U.S. Rep. Peters of Oakland County — who campaigned last week in Traverse City, Alpena, Cheboygan and Mackinac Island — has smooth sailing to 2014 nomination for the seat being vacated by Sen. Carl Levin. Levin and Sen. Debbie Stabenow have endorsed Peters, and the state party headquarters is among his cheerleaders.
Ex-U.S. Rep. Mark Schauer of Battle Creek also has essentially been anointed by the party establishment in his bid for the nomination for likely challenge of GOP Gov. Rick Snyder. He made a bit of a splash in press coverage of last week’s Detroit Chamber’s annual Mackinac Island Policy Conference. (“How Schauer plans to make a race of it,” headlined the Detroit Free Press.)
Over the years, Democratic congressmen have done well in Michigan’s contested statewide primaries.
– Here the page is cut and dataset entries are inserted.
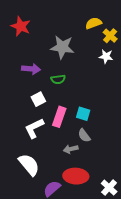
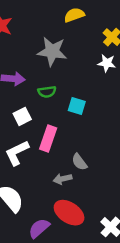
yellow semicircle: (93, 23) -> (74, 15), moved
cyan square: (83, 114) -> (77, 106), moved
red ellipse: (76, 176) -> (69, 213), turned 30

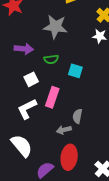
gray semicircle: (79, 162) -> (77, 116), turned 48
red ellipse: (69, 213) -> (69, 157), turned 65

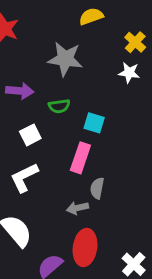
pink rectangle: (52, 97) -> (80, 158), moved

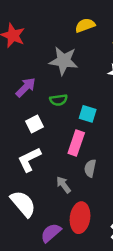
purple arrow: (20, 91) -> (26, 87), turned -50
gray arrow: (77, 208) -> (64, 185), moved, turned 66

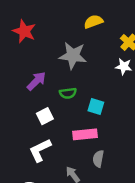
pink rectangle: (76, 143) -> (85, 134), turned 65

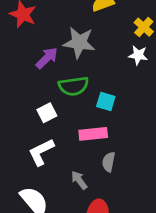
purple arrow: (36, 81) -> (47, 58), moved
green semicircle: (68, 93) -> (74, 86), size x1.5

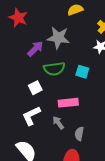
cyan square: (106, 101) -> (82, 72), moved
gray semicircle: (109, 162) -> (79, 134), moved
gray arrow: (79, 180) -> (58, 123), moved

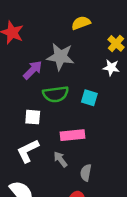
white square: (35, 88) -> (33, 117), turned 32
In 1982, seeking the party nomination to replace retiring Gov. William G. Milliken, Rep. James J. Blanchard bested six primary contestants, including some prominent ones, and then won the office.
In 1976, Rep. Don Riegle defeated three primary opponents, including veteran Secretary of State Richard Austin, to win the Democratic Senate nomination and then the office.
Peters on tour
Peters, the first 2014 Senate candidate to hit northern trails, used the occasion last week to tout Great Lakes issues, helping “middle class families,” and a number of ideas on jobs and the economy, especially giving “small business the tools” to compete.
In a phone chat about these issues after his first stop, the former state senator and lottery director said he was impressed by “the strength of downtown in Traverse City.”
In these days of extreme divisiveness on Capitol Hill, I have on occasion noted Michigan lawmakers who reach across aisles. For example: Rep. Dave Camp, R-Midland, who works with Democrat Stabenow on Great Lakes issues and with Rep. Sander Levin, D-Royal Oak, on the current IRS scandal.